YOUR ASSIGNMENT: Filter these entries down to lines holding "игольчатый".

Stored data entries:
--- --- ---

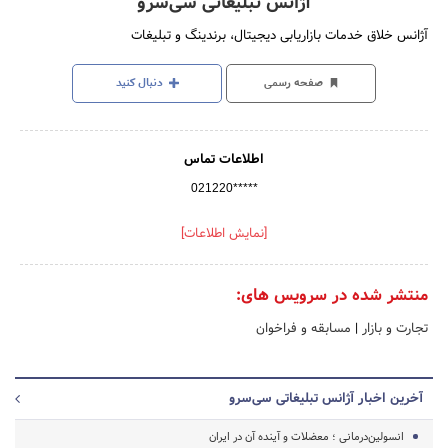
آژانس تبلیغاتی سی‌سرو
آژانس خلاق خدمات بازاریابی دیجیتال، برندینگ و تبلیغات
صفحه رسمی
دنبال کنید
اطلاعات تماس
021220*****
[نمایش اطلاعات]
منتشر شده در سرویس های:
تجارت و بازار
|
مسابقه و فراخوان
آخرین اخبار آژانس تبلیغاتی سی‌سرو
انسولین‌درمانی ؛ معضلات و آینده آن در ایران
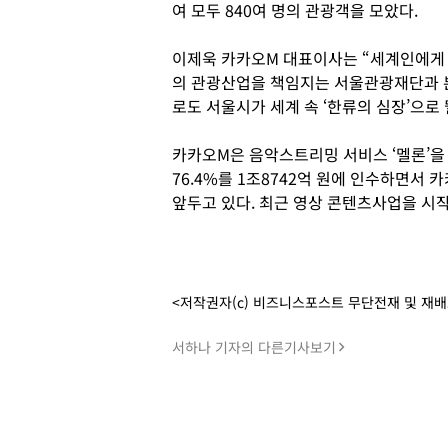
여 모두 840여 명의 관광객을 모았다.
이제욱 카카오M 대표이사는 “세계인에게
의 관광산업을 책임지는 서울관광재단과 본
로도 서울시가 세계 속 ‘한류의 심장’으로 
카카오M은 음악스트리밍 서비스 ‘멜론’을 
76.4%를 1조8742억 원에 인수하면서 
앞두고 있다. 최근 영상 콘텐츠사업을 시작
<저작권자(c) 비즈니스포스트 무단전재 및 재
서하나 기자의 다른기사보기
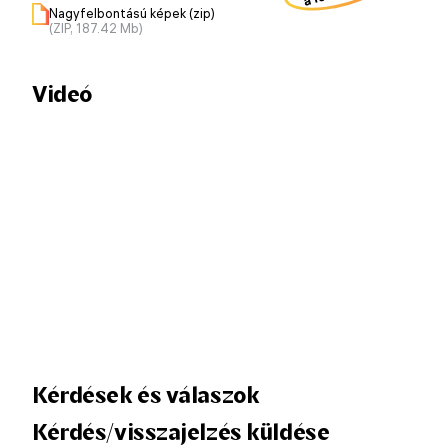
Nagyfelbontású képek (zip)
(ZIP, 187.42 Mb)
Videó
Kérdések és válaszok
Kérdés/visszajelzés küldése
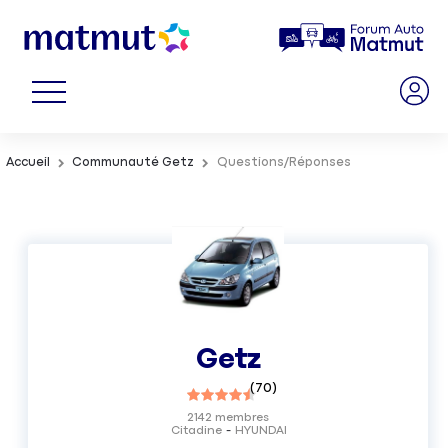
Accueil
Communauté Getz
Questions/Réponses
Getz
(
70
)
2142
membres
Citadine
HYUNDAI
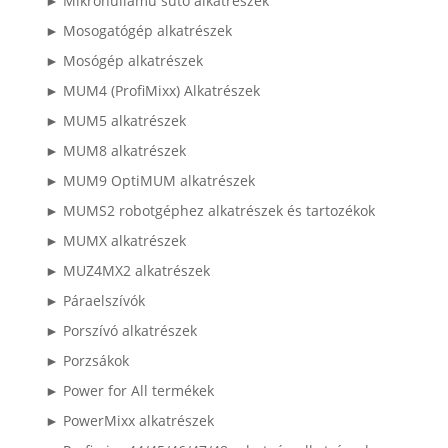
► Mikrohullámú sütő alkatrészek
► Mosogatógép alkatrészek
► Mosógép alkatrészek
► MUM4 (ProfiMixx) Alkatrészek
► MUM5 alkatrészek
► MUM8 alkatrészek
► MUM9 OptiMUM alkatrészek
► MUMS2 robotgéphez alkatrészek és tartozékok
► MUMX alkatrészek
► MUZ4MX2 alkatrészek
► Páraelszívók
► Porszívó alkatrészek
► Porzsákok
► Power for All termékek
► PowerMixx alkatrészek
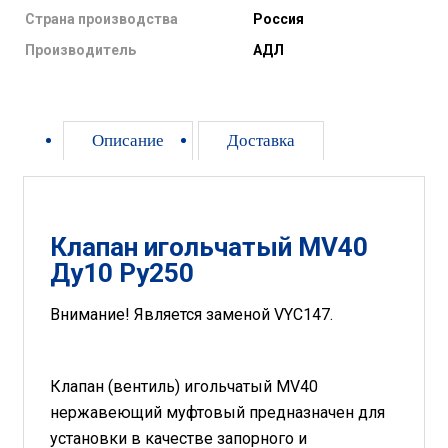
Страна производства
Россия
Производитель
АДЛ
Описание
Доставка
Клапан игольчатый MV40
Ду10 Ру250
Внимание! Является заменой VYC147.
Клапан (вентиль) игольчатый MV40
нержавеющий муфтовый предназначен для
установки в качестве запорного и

--- --- ---

SOLUTION:
Клапан игольчатый MV40
Клапан (вентиль) игольчатый MV40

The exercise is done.